How do we make real change? #CivilAssistance
“Life’s most persistent and urgent question is, ‘what are you doing for others?’”
Dr. Martin Luther King, Jr.
When Women’s March on the Pentagon (now known as March on the Pentagon) was planning our actions on the weekend of October 20-21, we had always imagined that we would have an act of non-violent civil resistance attached to it, but, we could never imagine what such an action would look like.
The Pentagon was mostly closed the day we had planned the march and rally (to coincide with the 51st anniversary of the March on the Pentagon in 1967), so there were no exits, or streets to block.

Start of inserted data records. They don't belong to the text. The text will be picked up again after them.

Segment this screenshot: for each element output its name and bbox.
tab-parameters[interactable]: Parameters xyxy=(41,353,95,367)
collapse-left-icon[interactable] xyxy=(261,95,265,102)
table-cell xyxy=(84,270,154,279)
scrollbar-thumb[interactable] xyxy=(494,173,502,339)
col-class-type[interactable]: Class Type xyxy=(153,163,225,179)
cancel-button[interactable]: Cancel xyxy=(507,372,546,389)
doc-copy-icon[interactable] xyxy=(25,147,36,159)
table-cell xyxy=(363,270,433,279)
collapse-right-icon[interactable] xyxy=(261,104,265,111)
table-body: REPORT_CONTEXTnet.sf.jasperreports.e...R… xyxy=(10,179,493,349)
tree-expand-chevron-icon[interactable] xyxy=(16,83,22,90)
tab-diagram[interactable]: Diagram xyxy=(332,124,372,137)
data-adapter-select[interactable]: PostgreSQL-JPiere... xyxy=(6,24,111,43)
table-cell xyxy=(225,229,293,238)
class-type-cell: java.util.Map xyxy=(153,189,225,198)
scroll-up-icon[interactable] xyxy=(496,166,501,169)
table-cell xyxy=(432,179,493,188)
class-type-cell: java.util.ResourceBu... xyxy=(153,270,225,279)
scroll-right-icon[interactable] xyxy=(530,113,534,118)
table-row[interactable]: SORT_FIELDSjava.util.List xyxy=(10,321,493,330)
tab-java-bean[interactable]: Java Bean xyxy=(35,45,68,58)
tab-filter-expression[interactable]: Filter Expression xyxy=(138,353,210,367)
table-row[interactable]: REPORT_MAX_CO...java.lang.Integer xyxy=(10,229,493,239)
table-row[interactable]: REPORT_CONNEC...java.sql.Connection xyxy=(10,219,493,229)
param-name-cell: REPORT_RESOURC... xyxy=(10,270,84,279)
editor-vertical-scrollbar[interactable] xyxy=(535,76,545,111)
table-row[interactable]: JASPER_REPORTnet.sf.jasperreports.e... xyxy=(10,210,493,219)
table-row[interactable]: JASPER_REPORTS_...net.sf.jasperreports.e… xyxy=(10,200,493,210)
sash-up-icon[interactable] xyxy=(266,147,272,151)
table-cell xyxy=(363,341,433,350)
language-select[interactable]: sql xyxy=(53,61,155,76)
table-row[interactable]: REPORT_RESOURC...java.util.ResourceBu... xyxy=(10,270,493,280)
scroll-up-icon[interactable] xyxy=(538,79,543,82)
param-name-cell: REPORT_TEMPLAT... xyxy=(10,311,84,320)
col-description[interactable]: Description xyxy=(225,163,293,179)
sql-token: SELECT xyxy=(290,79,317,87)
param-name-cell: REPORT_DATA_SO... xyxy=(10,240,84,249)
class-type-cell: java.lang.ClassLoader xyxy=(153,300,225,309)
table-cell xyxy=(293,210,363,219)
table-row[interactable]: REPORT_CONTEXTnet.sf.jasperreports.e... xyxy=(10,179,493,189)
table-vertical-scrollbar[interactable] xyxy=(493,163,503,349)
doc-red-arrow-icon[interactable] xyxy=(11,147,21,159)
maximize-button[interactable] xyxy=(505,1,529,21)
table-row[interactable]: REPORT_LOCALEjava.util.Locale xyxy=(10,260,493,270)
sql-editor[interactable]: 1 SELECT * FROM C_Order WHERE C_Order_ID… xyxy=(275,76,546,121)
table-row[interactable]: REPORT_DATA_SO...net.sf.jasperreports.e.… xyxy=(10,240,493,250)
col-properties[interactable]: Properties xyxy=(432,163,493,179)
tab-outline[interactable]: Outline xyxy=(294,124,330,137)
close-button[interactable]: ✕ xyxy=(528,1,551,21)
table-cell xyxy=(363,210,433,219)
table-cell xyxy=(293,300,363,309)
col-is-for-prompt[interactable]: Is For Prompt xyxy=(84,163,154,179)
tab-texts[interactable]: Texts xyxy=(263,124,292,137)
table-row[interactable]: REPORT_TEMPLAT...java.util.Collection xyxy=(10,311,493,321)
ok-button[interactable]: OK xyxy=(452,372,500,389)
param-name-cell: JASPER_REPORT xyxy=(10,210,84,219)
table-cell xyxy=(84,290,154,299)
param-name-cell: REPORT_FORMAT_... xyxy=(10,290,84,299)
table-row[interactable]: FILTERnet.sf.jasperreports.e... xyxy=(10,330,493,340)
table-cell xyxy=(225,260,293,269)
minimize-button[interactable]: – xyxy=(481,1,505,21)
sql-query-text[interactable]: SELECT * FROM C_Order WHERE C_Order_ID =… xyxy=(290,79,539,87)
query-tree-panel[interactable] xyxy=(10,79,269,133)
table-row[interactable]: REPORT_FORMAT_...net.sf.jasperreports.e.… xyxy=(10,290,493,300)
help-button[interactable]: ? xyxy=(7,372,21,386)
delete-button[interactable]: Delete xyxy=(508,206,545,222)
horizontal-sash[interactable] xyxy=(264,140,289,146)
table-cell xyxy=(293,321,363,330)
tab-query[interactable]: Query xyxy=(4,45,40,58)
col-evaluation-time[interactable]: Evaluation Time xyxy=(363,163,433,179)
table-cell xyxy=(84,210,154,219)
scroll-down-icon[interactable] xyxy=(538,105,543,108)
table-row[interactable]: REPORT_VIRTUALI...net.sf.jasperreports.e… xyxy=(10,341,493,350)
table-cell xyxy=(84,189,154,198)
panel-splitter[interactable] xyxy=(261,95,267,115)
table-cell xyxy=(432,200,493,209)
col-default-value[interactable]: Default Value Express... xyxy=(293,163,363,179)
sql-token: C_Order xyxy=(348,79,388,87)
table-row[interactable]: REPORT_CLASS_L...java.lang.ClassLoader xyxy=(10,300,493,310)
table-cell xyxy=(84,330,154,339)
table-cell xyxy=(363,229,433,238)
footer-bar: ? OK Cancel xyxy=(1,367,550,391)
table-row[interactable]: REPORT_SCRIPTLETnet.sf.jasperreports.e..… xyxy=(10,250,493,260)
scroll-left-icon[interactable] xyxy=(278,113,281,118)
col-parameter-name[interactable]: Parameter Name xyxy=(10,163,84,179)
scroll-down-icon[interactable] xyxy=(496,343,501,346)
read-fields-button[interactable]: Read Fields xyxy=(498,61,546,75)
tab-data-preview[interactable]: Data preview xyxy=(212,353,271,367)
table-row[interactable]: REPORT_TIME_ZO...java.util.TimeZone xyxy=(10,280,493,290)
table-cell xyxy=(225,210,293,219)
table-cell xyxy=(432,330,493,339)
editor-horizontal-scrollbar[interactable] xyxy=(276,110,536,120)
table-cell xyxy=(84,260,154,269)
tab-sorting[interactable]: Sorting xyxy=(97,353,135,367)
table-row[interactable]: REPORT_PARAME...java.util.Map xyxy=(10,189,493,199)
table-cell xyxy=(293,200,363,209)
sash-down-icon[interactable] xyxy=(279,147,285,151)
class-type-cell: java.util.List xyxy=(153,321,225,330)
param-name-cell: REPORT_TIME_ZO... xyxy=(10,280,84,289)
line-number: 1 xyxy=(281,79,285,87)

Throughout all our organizing, unbeknownst to the main committee, we were put out in a place where no one could even actually see us, anyway, so an act of civil resistance would have been just for our own amusement in the end.
The entire year of 2018, our committee was very dedicated to making our event different from all the other events since the antiwar activities of the Vietnam War...if they had worked, why, after 51 years, was the USA still destroying country after country? Why were we always trying to replicate things which had actually, in reality, failed? I thought and thought about what the Women’s March on the Pentagon could do INSTEAD of civil resistance--what could help people who are adversely affected by the war machine that we profoundly oppose?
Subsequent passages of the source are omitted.